Early yesterday afternoon the Yankees wrapped up their first series victory in Anaheim since May 2004. The lower portions of the bullpen caste system held a one run lead for two and a third innings. Ian Kennedy returned to a Major League mound for the first time in over a year and just months removd from surgery to repair an aneurysm. A playoff spot is clinched and the magic number for the division and homefield is down to five. But there is one potential drawback from yesterday's victory.
One pitch into his seventh inning plate appearance, Jerry Hairston Jr had to leave the game after feeling a pop in his wrist while taking a practice swing. After the game, Peter Abraham reported that Hairston initially injured the wrist earlier this season while he was still with Cincinnati and both an MRI and a cortisone shot nearly two weeks ago. He is scheduled for another MRI today to assess the extent of the damage.

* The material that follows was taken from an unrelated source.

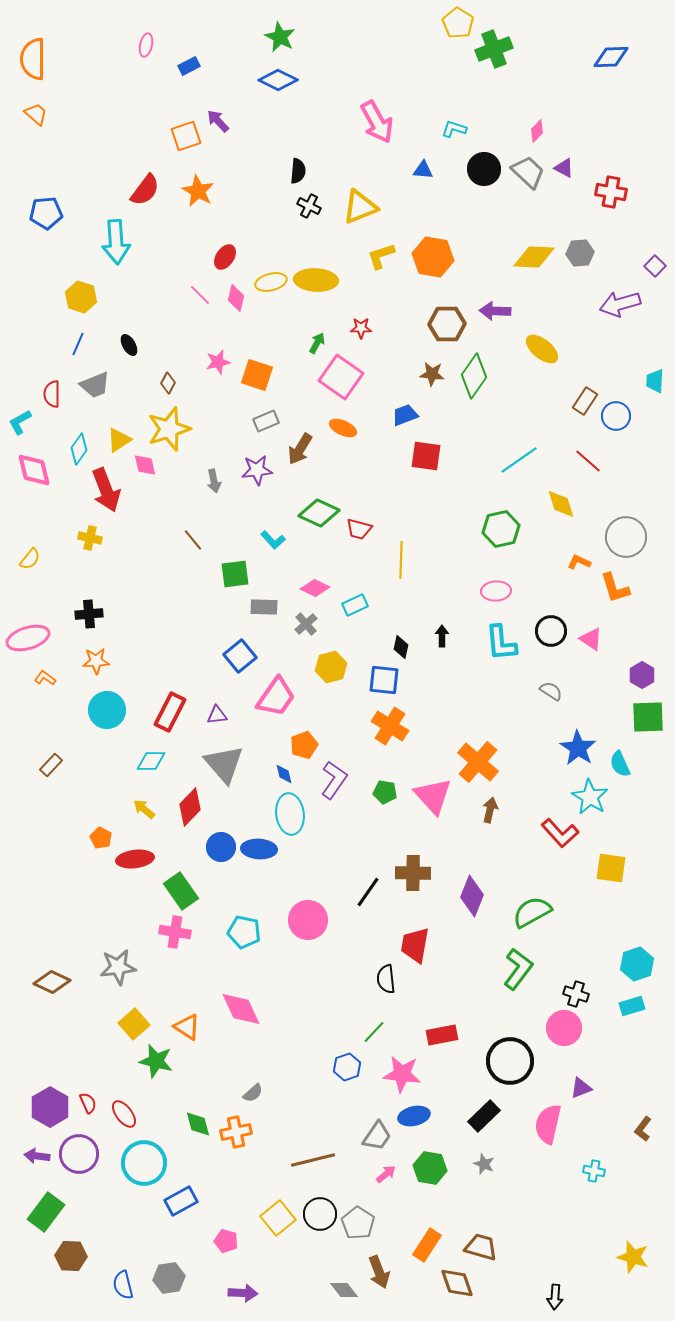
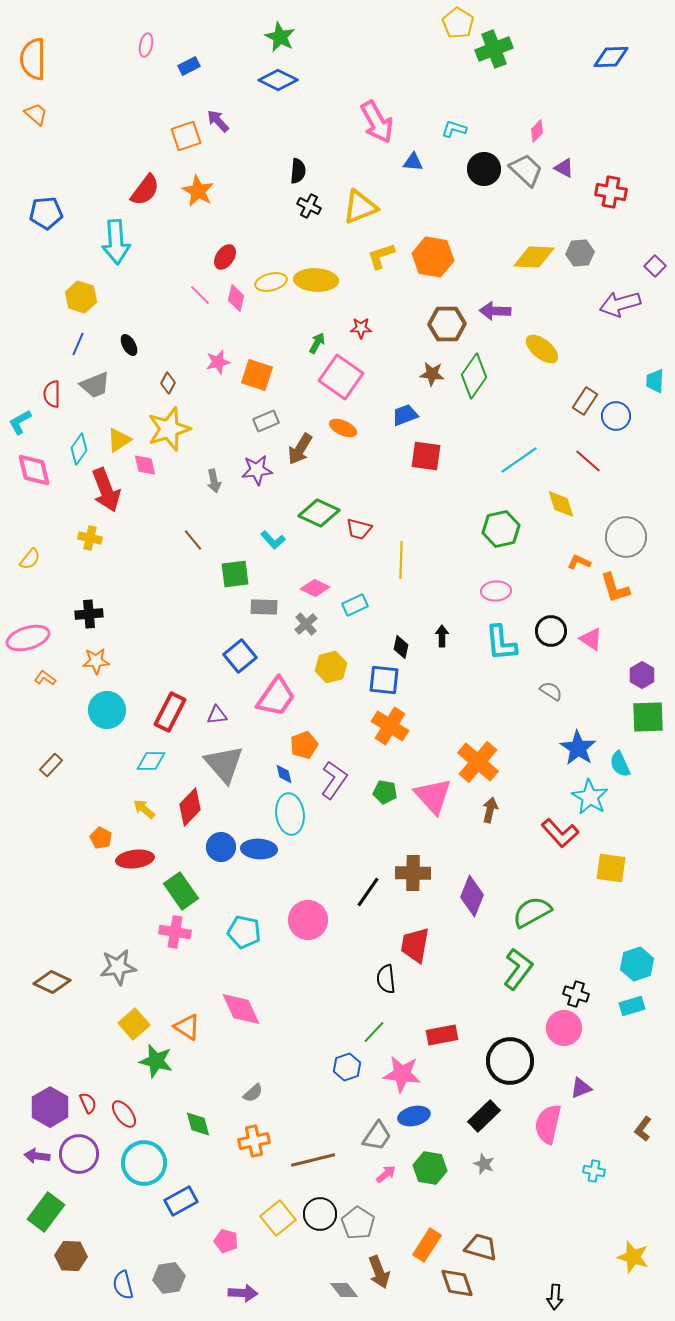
blue triangle at (423, 170): moved 10 px left, 8 px up
gray trapezoid at (528, 172): moved 2 px left, 2 px up
orange cross at (236, 1132): moved 18 px right, 9 px down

No one would consider Hairston a key part of the Yankees roster, but he certainly serves a valauble role. While his offensive production has fallen off a bit since his arrival, he's getting on base at a good clip (.346 with the Yanks) and he's suffering from a very low BABIP (.233). But Hairston's greatest value comes in his versatility. A second baseman originally, since coming over at the deadline Hairston has appeared 15 times at third, 8 at short, 9 at both of the corner outfield positions, and twice in center.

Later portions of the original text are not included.